WHAT YOU SHOULD DO: In the entries below, find the string "Administration" and return each line holding it.

EXERCISE MATERIAL:
——
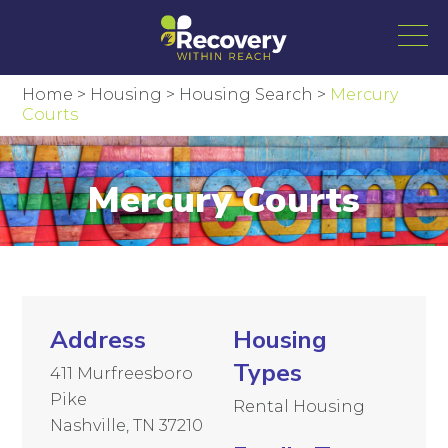
Home
>
Housing
>
Housing Search
>
Mercury
Courts
Mercury Courts
Address
Housing
Types
411 Murfreesboro
Pike
Rental Housing
Nashville, TN 37210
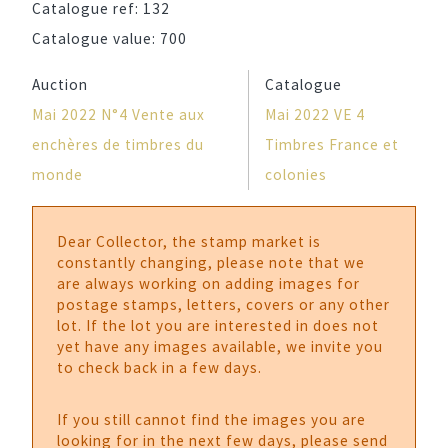
Catalogue ref:
132
Catalogue value:
700
Auction
Catalogue
Mai 2022 N°4 Vente aux
Mai 2022 VE 4
enchères de timbres du
Timbres France et
monde
colonies
Dear Collector, the stamp market is
constantly changing, please note that we
are always working on adding images for
postage stamps, letters, covers or any other
lot. If the lot you are interested in does not
yet have any images available, we invite you
to check back in a few days.
If you still cannot find the images you are
looking for in the next few days, please send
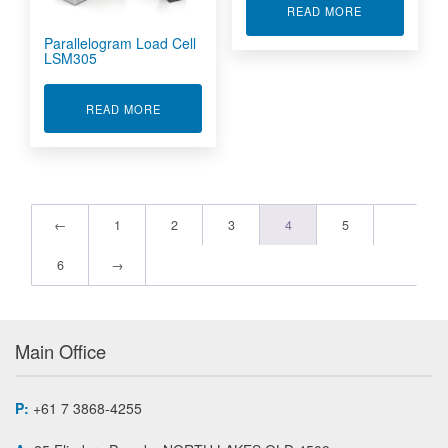
ABOUT QLA S
READ MORE
Parallelogram Load Cell
LSM305
ABOUT PARALLELOGRAM LOAD CELL LSM305
READ MORE
←
1
2
3
4
5
6
→
Main Office
P:
+61 7 3868-4255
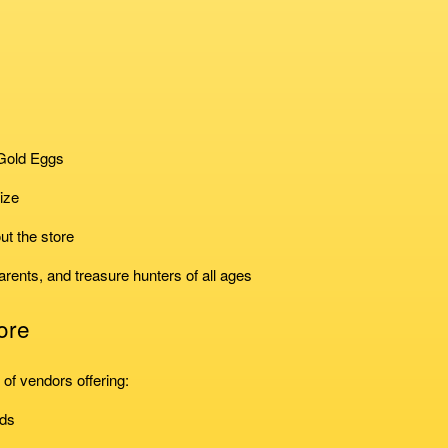
 Gold Eggs
ize
ut the store
arents, and treasure hunters of all ages
ore
of vendors offering:
nds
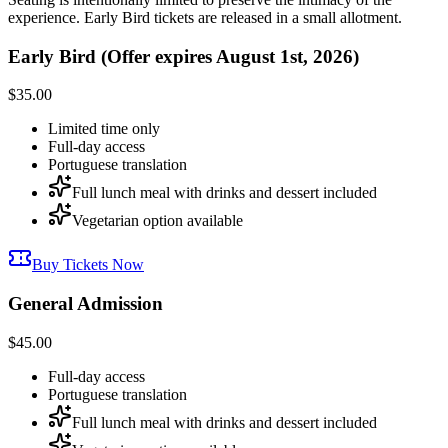
experience. Early Bird tickets are released in a small allotment.
Early Bird (Offer expires August 1st, 2026)
$35.00
Limited time only
Full-day access
Portuguese translation
Full lunch meal with drinks and dessert included
Vegetarian option available
Buy Tickets Now
General Admission
$45.00
Full-day access
Portuguese translation
Full lunch meal with drinks and dessert included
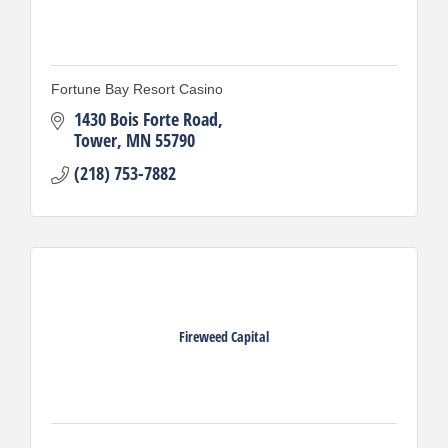
Fortune Bay Resort Casino
1430 Bois Forte Road
Tower
MN
55790
(218) 753-7882
Fireweed Capital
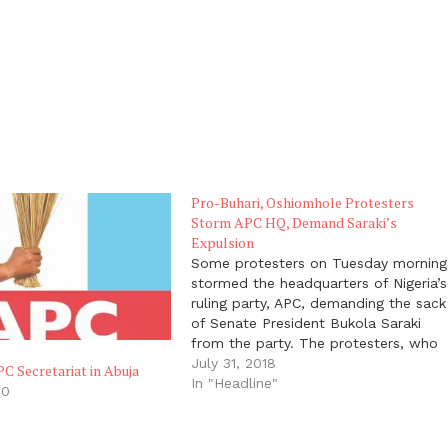
Pro-Buhari, Oshiomhole Protesters
Storm APC HQ, Demand Saraki’s
Expulsion
Some protesters on Tuesday morning
stormed the headquarters of Nigeria’s
ruling party, APC, demanding the sack
of Senate President Bukola Saraki
from the party. The protesters, who
said they were members of the APC
July 31, 2018
PC Secretariat in Abuja
in Kwara, also commended the
In "Headline"
20
decision of the National Working
"
Committee (NWC) of the party to
dissolve…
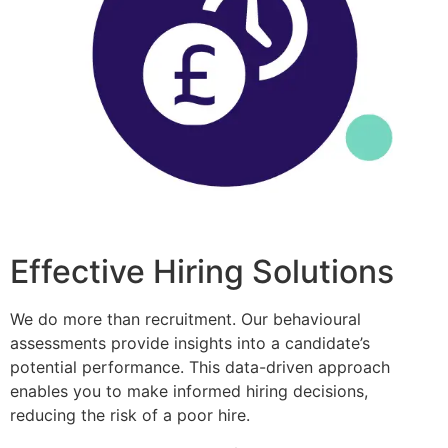
Effective Hiring Solutions
We do more than recruitment. Our behavioural
assessments provide insights into a candidate’s
potential performance. This data-driven approach
enables you to make informed hiring decisions,
reducing the risk of a poor hire.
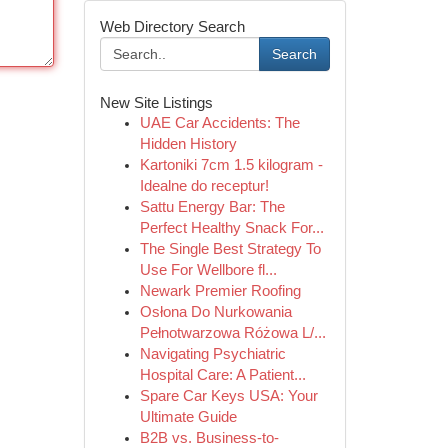
Web Directory Search
Search
New Site Listings
UAE Car Accidents: The
Hidden History
Kartoniki 7cm 1.5 kilogram -
Idealne do receptur!
Sattu Energy Bar: The
Perfect Healthy Snack For...
The Single Best Strategy To
Use For Wellbore fl...
Newark Premier Roofing
Osłona Do Nurkowania
Pełnotwarzowa Różowa L/...
Navigating Psychiatric
Hospital Care: A Patient...
Spare Car Keys USA: Your
Ultimate Guide
B2B vs. Business-to-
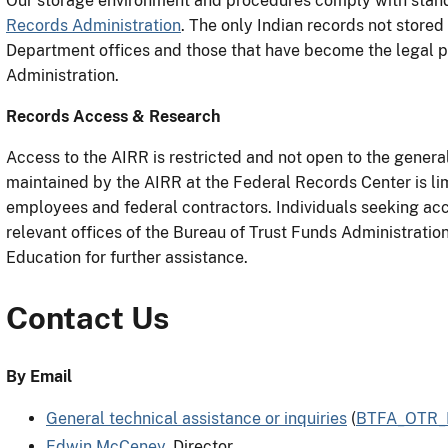
Our storage environment and procedures comply with stan
Records Administration
. The only Indian records not stored
Department offices and those that have become the legal p
Administration.
Records Access & Research
Access to the AIRR is restricted and not open to the general
maintained by the AIRR at the Federal Records Center is lim
employees and federal contractors. Individuals seeking ac
relevant offices of the Bureau of Trust Funds Administration
Education for further assistance.
Contact Us
By Email
General technical assistance or inquiries
(
BTFA_OTR_R
Edwin McCeney
, Director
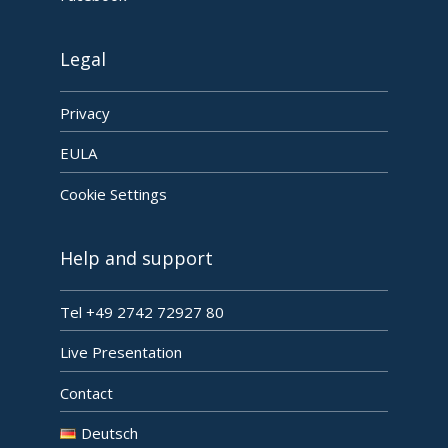
Legal
Privacy
EULA
Cookie Settings
Help and support
Tel +49 2742 72927 80
Live Presentation
Contact
Deutsch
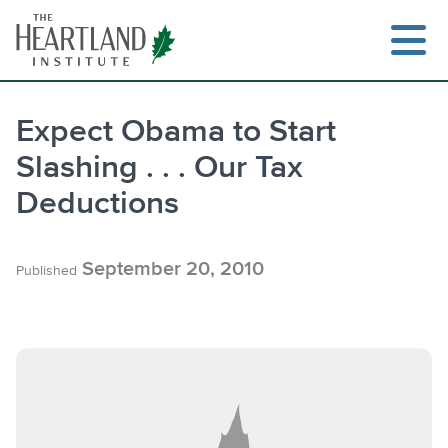
Skip
to
content
Expect Obama to Start
Slashing . . . Our Tax
Search
Deductions
September 20, 2010
Published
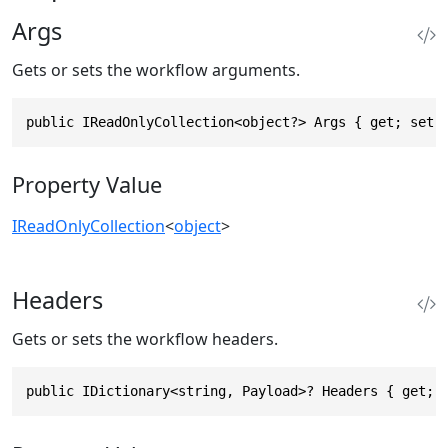
Args
Gets or sets the workflow arguments.
public IReadOnlyCollection<object?> Args { get; set;
Property Value
IReadOnlyCollection
<
object
>
Headers
Gets or sets the workflow headers.
public IDictionary<string, Payload>? Headers { get; 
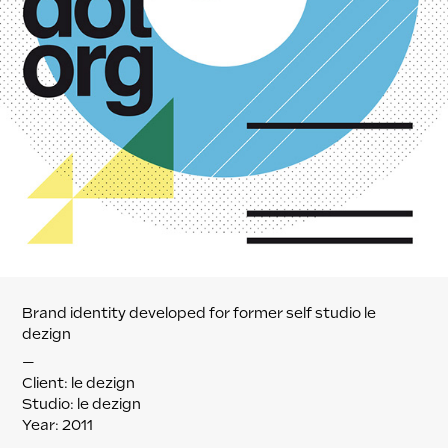
Brand identity developed for former self studio le
dezign
—
Client: le dezign
Studio: le dezign
Year: 2011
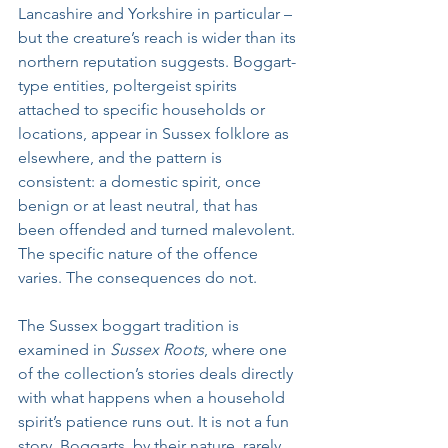
Lancashire and Yorkshire in particular – 
but the creature’s reach is wider than its 
northern reputation suggests. Boggart-
type entities, poltergeist spirits 
attached to specific households or 
locations, appear in Sussex folklore as 
elsewhere, and the pattern is 
consistent: a domestic spirit, once 
benign or at least neutral, that has 
been offended and turned malevolent. 
The specific nature of the offence 
varies. The consequences do not.
The Sussex boggart tradition is 
examined in 
Sussex Roots
, where one 
of the collection’s stories deals directly 
with what happens when a household 
spirit’s patience runs out. It is not a fun 
story. Boggarts, by their nature, rarely 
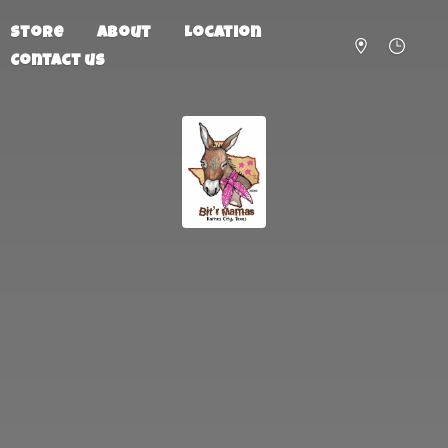
Store
About
Location
Contact us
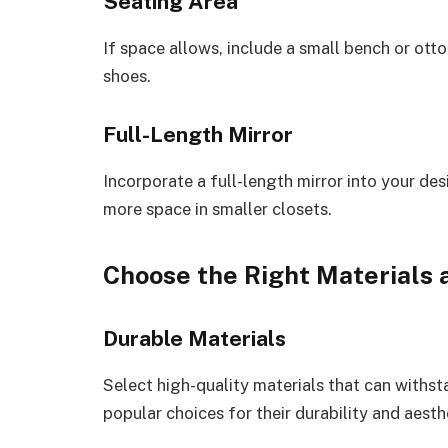
Seating Area
If space allows, include a small bench or ott
shoes.
Full-Length Mirror
Incorporate a full-length mirror into your des
more space in smaller closets.
Choose the Right Materials 
Durable Materials
Select high-quality materials that can withs
popular choices for their durability and aesth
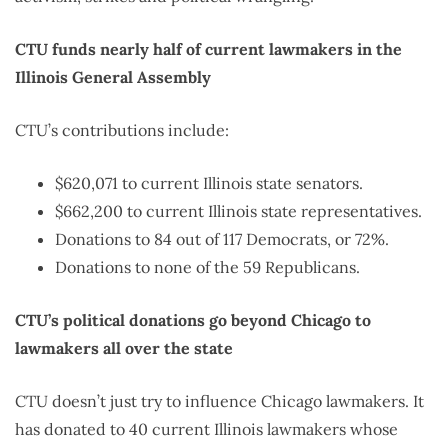
CTU funds nearly half of current lawmakers in the
Illinois General Assembly
CTU’s contributions include:
$620,071 to current Illinois state senators.
$662,200 to current Illinois state representatives.
Donations to 84 out of 117 Democrats, or 72%.
Donations to none of the 59 Republicans.
CTU’s political donations go beyond Chicago to
lawmakers all over the state
CTU doesn’t just try to influence Chicago lawmakers. It
has donated to 40 current Illinois lawmakers whose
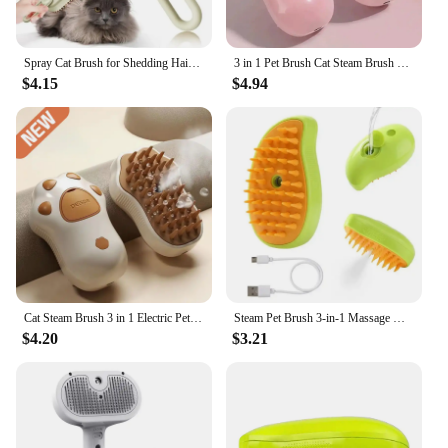
Spray Cat Brush for Shedding Hair Steamy Water Brush for Cats and Dogs Pet Hair Removal Comb with Water Tank and Release Button
3 in 1 Pet Brush Cat Steam Brush Comb Dog Brush Electric Spray Cat Hair Brushes Massage Pet Grooming Hair Removal Combs
$4.15
$4.94
Cat Steam Brush 3 in 1 Electric Pet Brush Cat Hair Brushes Massage Dog Brush Spray Comb Pet Grooming Hair Removal Combs
Steam Pet Brush 3-in-1 Massage Dog Steamy Brush Spray Beauty Tangled and Loose Hair Removal Cats Grooming Comb Dogs
$4.20
$3.21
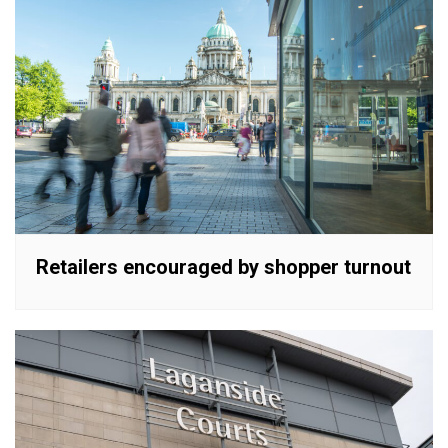
Retailers encouraged by shopper turnout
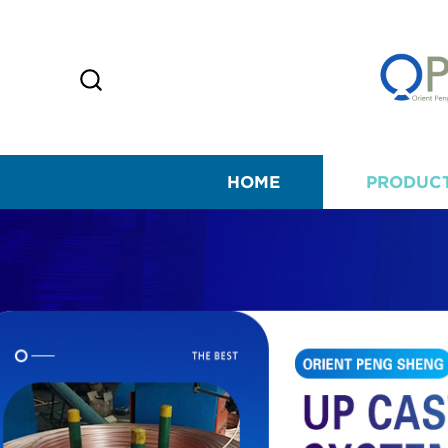
HOME
PRODUC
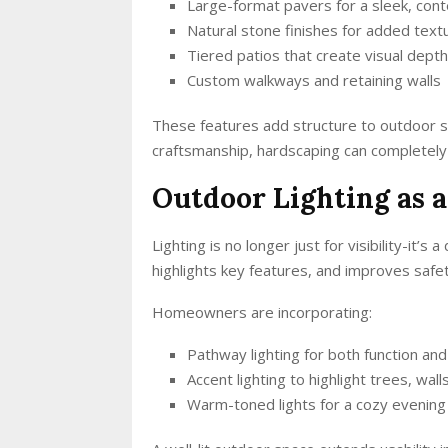
Large-format pavers for a sleek, con
Natural stone finishes for added textu
Tiered patios that create visual depth
Custom walkways and retaining walls
These features add structure to outdoor 
craftsmanship, hardscaping can completely 
Outdoor Lighting as a
Lighting is no longer just for visibility-it’
highlights key features, and improves safet
Homeowners are incorporating:
Pathway lighting for both function and
Accent lighting to highlight trees, wal
Warm-toned lights for a cozy evenin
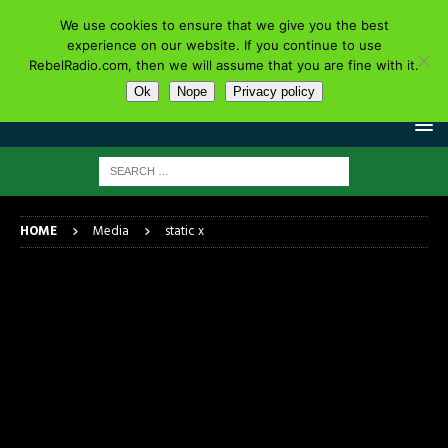
We use cookies to ensure that we give you the best
experience on our website. If you continue to use
RebelRadio.com, then we will assume that you are fine with it.
Ok
Nope
Privacy policy
HOME
Media
static x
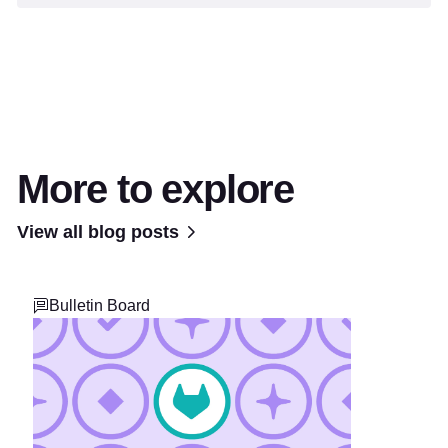
More to explore
View all blog posts
Bulletin Board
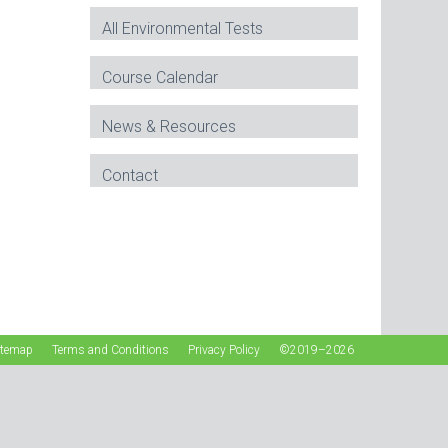
All Environmental Tests
Course Calendar
News & Resources
Contact
itemap
Terms and Conditions
Privacy Policy
©2019–2026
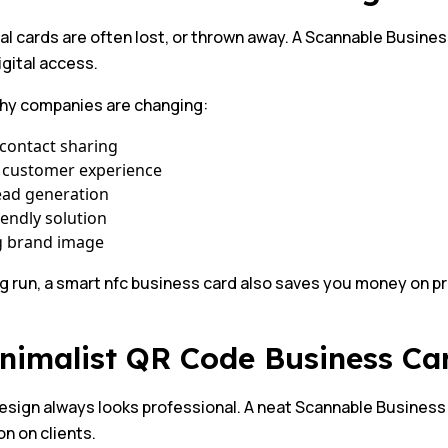
al cards are often lost, or thrown away. A Scannable Busines
igital access.
why companies are changing:
contact sharing
 customer experience
ead generation
iendly solution
g brand image
ng run, a smart nfc business card also saves you money on p
inimalist QR Code Business C
esign always looks professional. A neat Scannable Business
n on clients.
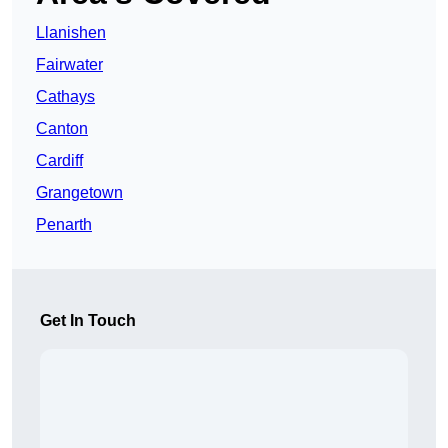
Llanishen
Fairwater
Cathays
Canton
Cardiff
Grangetown
Penarth
Get In Touch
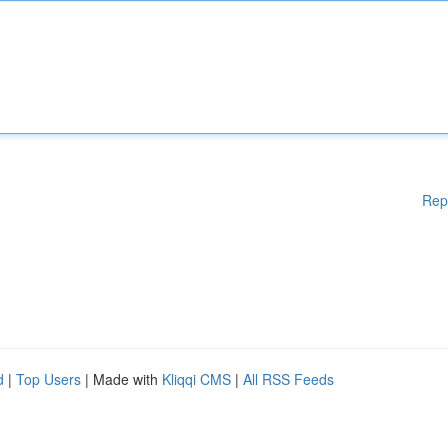
Rep
d
|
Top Users
| Made with
Kliqqi CMS
|
All RSS Feeds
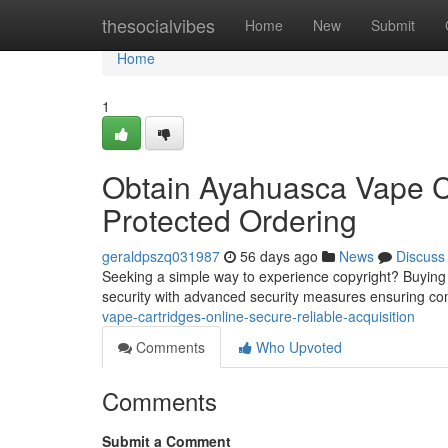
Home
thesocialvibes
Home
New
Submit
Home
1
Obtain Ayahuasca Vape Ca
Protected Ordering
geraldpszq031987
56 days ago
News
Discuss
Seeking a simple way to experience copyright? Buying e-c
security with advanced security measures ensuring c
vape-cartridges-online-secure-reliable-acquisition
Comments
Who Upvoted
Comments
Submit a Comment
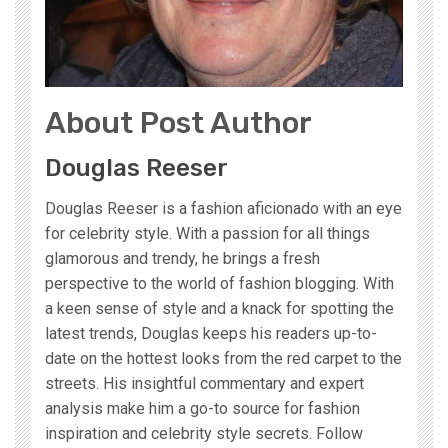
About Post Author
Douglas Reeser
Douglas Reeser is a fashion aficionado with an eye
for celebrity style. With a passion for all things
glamorous and trendy, he brings a fresh
perspective to the world of fashion blogging. With
a keen sense of style and a knack for spotting the
latest trends, Douglas keeps his readers up-to-
date on the hottest looks from the red carpet to the
streets. His insightful commentary and expert
analysis make him a go-to source for fashion
inspiration and celebrity style secrets. Follow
——
YOUR SOLUTION:
Records Administration
Administration.
relevant offices of the Bureau of Trust Funds Administration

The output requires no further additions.